The Asia-Pacific region is a geopolitical location for economic and military rivalries between the world’s superpowers. There are about 60 participating countries in the Asia-Pacific region; these countries are part of one of the three major parts of the Asia-Pacific Ocean, some of the two parts and some of the three parts of the Asia-Pacific Ocean, which they are called the key members of the Asia-Pacific region. There are three types of participants in the Asia-Pacific region; one is APEC or Asia-Pacific Economic Cooperation.

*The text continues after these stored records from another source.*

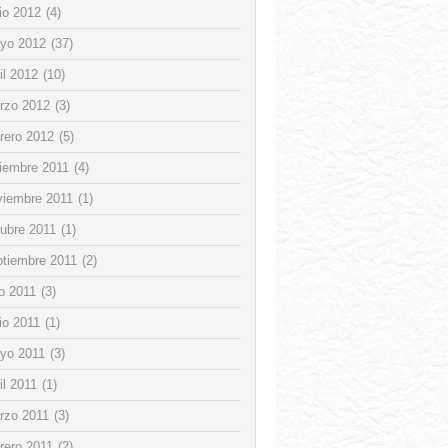
io 2012
(4)
yo 2012
(37)
il 2012
(10)
rzo 2012
(3)
rero 2012
(5)
ciembre 2011
(4)
viembre 2011
(1)
tubre 2011
(1)
ptiembre 2011
(2)
io 2011
(3)
io 2011
(1)
yo 2011
(3)
il 2011
(1)
rzo 2011
(3)
rero 2011
(2)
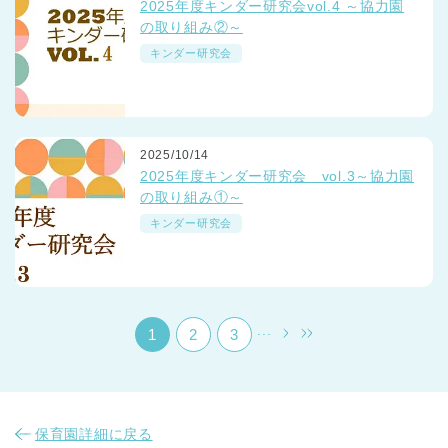
2025年度キンダー研究会vol.4 ～協力園
の取り組み②～
キンダー研究会
2025/10/14
千葉県
2025年度キンダー研究会 vol.3～協力園
千葉県 全域
(
の取り組み①～
キンダー研究会
埼玉県
埼玉県 全域
(
兵庫県
兵庫県 全域
(
...
1
2
3
保育園詳細に戻る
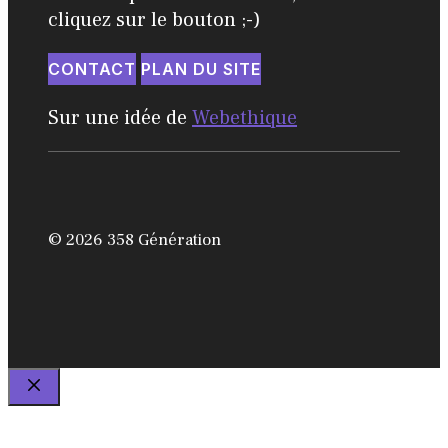
cliquez sur le bouton ;-)
CONTACT
PLAN DU SITE
Sur une idée de
Webethique
© 2026 358 Génération
FERMER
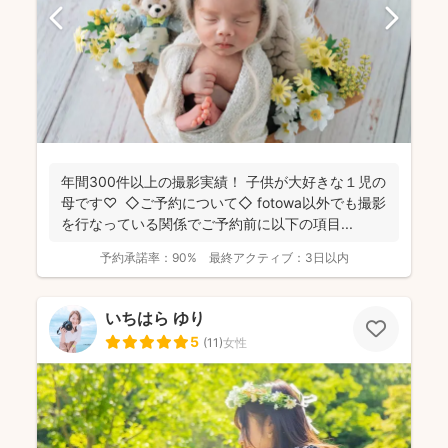
年間300件以上の撮影実績！ 子供が大好きな１児の
母です♡ ◇ご予約について◇ fotowa以外でも撮影
を行なっている関係でご予約前に以下の項目...
予約承諾率：
90%
最終アクティブ：
3日以内
いちはら ゆり
5
(
11
)
女性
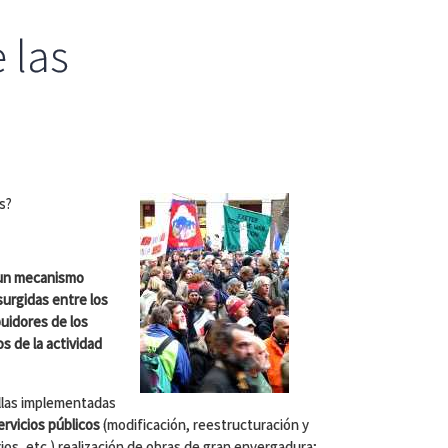
 las
s?
un mecanismo
surgidas entre los
buidores de los
os de la actividad
llas implementadas
ervicios públicos
(modificación, reestructuración y
os, etc.) realización de obras de gran envergadura;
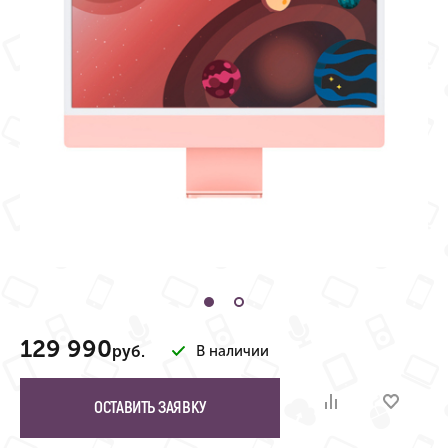
129 990
руб.
В наличии
ОСТАВИТЬ ЗАЯВКУ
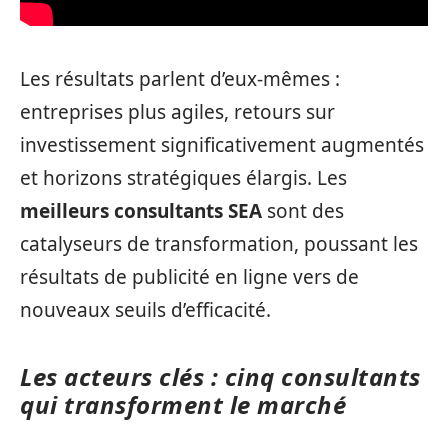
Les résultats parlent d’eux-mêmes :
entreprises plus agiles, retours sur
investissement significativement augmentés
et horizons stratégiques élargis. Les
meilleurs consultants SEA
sont des
catalyseurs de transformation, poussant les
résultats de publicité en ligne vers de
nouveaux seuils d’efficacité.
Les acteurs clés : cinq consultants
qui transforment le marché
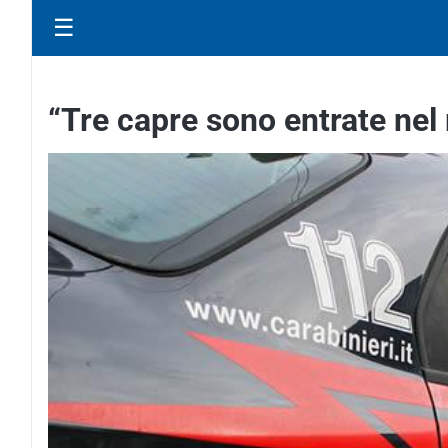
☰
“Tre capre sono entrate nel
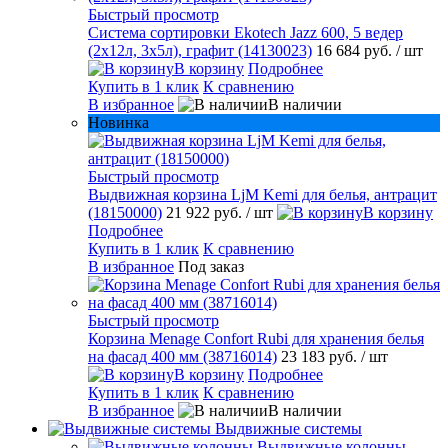
Быстрый просмотр
Система сортировки Ekotech Jazz 600, 5 ведер
(2х12л, 3х5л), графит (14130023)
16 684 руб.
/ шт
В корзину
Подробнее
Купить в 1 клик
К сравнению
В избранное
В наличии
Новинка
Быстрый просмотр
Выдвижная корзина LjM Kemi для белья, антрацит
(18150000)
21 922 руб.
/ шт
В корзину
Подробнее
Купить в 1 клик
К сравнению
В избранное
Под заказ
Быстрый просмотр
Корзина Menage Confort Rubi для хранения белья
на фасад 400 мм (38716014)
23 183 руб.
/ шт
В корзину
Подробнее
Купить в 1 клик
К сравнению
В избранное
В наличии
Выдвижные системы
Выдвижные колонны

The other is APCS Asia-Pacific City Summit, and third is the ESCAP Economic and Social Commission for the Asia-Pacific. The APEC comprises 21 economic partners, all of whom pose a major threat to security in the Pacific, The three main countries, which providing risk are the global economic rivalry between China and the United States and the international military rivalry between the United States and Russia. After World War II, the eyes of the world’s superpowers turned to the Pacific, and at that time, there were two major powers in the Pacific, the former Soviet Union led by Russia, and the United States.

Then, by the collapse of the Soviet Union, a new power emerged in the Pacific named China. However, with the downfall of the Soviet Union, Russia and the United States reduced their naval forces in the Pacific, but the United States has kept its focus on the Pacific since then. Conversely, as China began to increase and strengthen its naval forces, the United States once again began to intervene militarily, using the security situation in Japan, Taiwan and South Korea to prevent Chinese naval influence in the Pacific. Concerns from the US-led Western alliance have been heightened by the fact that China has begun patrolling the Pacific Ocean in large numbers, and the first joint Sino-Russian security patrol in the Western Pacific in October 2021 raised serious concerns of the US-led Western alliance. The increase in security patrols by the Chinese navy in the straits of Miyako, Bashi and Unagoni and the increase in the number of warships carrying fighter jets to the Pacific via the Miyako Strait has alarmed the Western world.

In the Asia-Pacific region, China is currently more vulnerable to the United States than Russia; since the Russian invasion of Ukraine, China has ordered its security agencies to be on high alert and has repeatedly sent naval vessels to the Straits near Taiwan. China is the world’s largest naval power since 2020, according to the US Department of Defense, at that time, the total number of Chinese naval vessels reached 355, and at that time, the United States had only 293 naval vessels.

Today, however, the Chinese navy has more than 500 ships and about 330,000 strong active naval personnel. In addition, with the weakening of the US political and military presence in South Asia and the Middle East since August 15, Sino-Russian relations have entered a new phase of development. China is currently supporting Russia in the formation of the former Soviet Union and in preventing Russian allies from joining NATO. In return, Russia is fully committed to the implementation of the China 1 Road 1 Belt or BRI project and the delivery of Chinese naval bases to the port of Gwadar.

Moreover, the United States, with the help of the G-7, NATO and the European Union, is taking concrete steps to prevent China and Russia from pursuing common goals in the Pacific and Gwadar.

What are the challenges to security in the Asia-Pacific region and from what areas?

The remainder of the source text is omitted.